**Activity:** Print verbatim the opening line of the material and every subsequent line through the one containing "The width and height of the screenshot is (536, 2576).".

**Provided data:**
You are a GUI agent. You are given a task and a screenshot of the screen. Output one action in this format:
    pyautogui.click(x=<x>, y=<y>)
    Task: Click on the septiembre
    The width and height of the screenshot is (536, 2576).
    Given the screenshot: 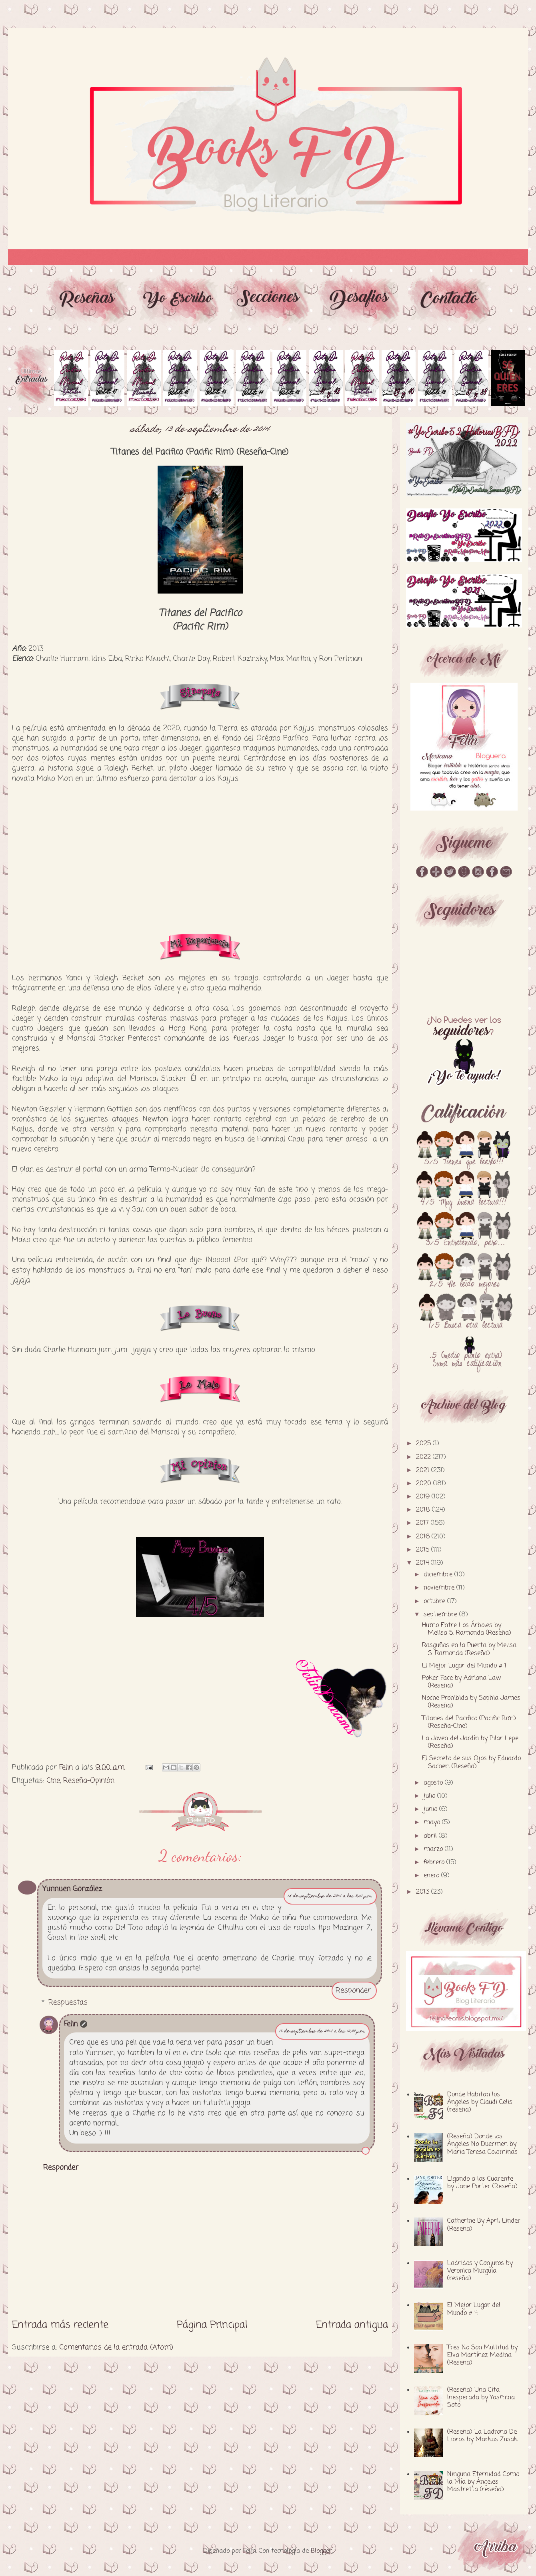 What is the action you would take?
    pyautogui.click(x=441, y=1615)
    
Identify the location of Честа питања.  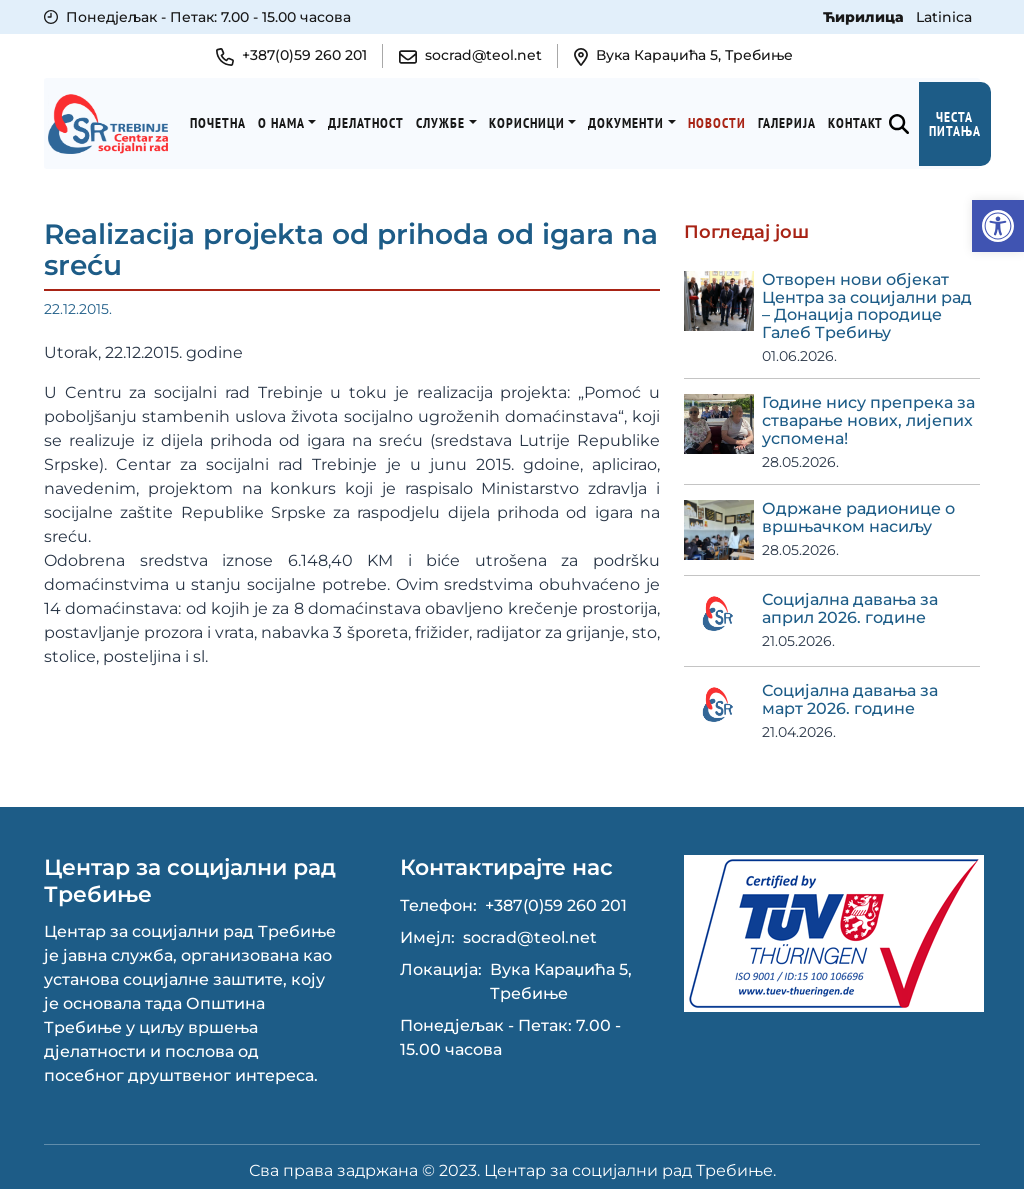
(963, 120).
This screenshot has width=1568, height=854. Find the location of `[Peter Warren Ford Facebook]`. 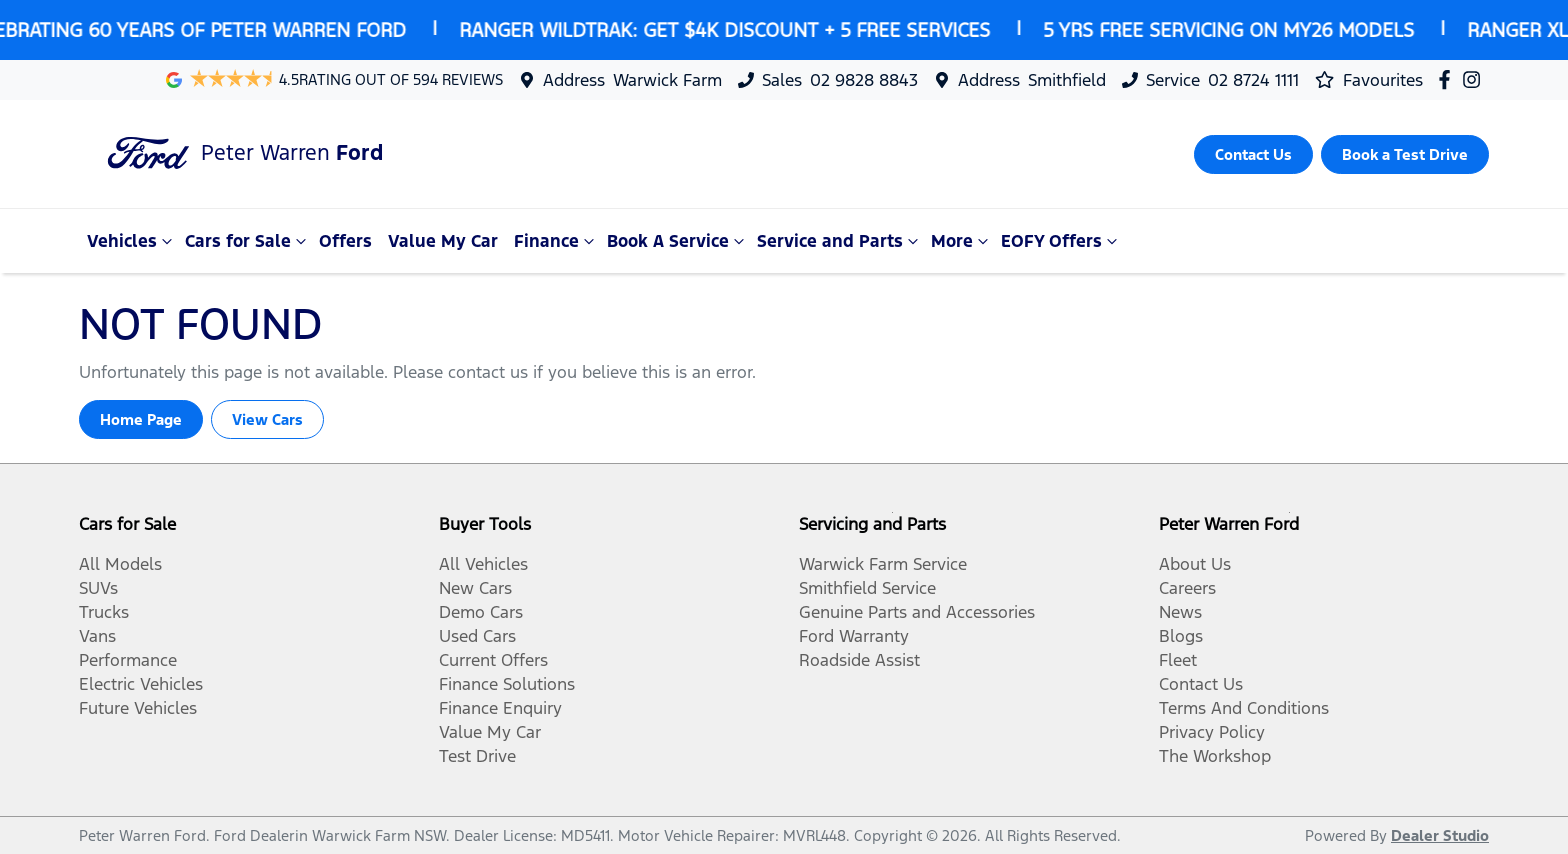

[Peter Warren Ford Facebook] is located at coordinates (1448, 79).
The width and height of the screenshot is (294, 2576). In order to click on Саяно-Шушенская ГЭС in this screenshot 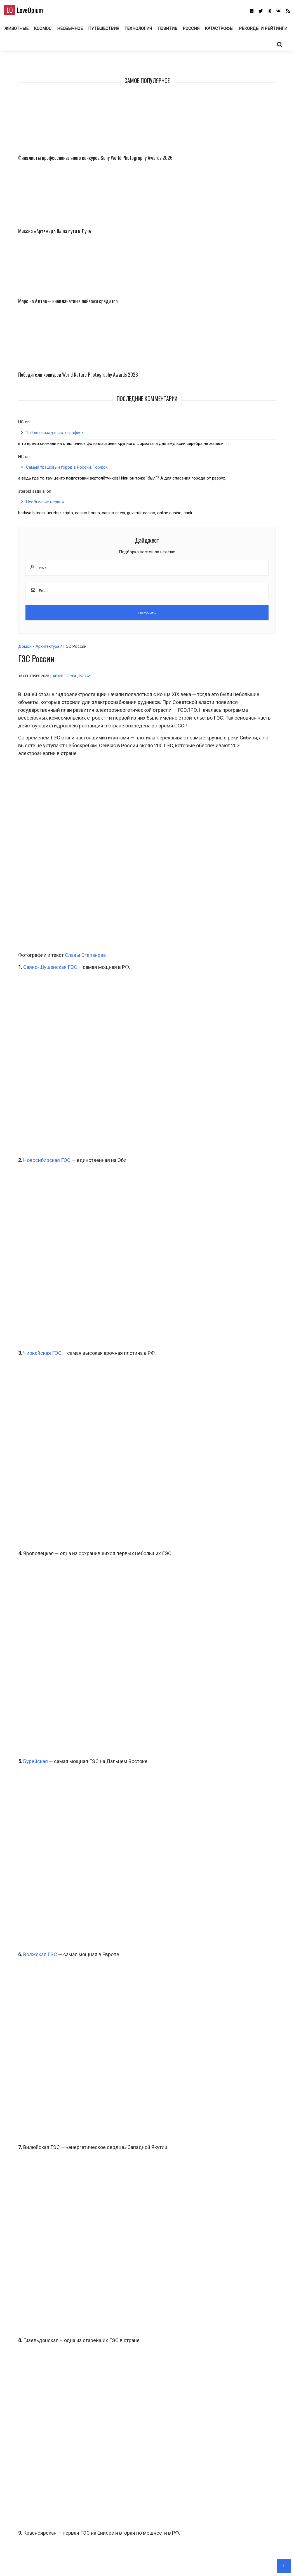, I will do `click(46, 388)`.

**Answer to the exercise:**
You are a GUI agent. You are given a task and a screenshot of the screen. Output one action in this format:
    pyautogui.click(x=<x>, y=<y>)
    Task: Click on the septiembre
    The width and height of the screenshot is (536, 2576).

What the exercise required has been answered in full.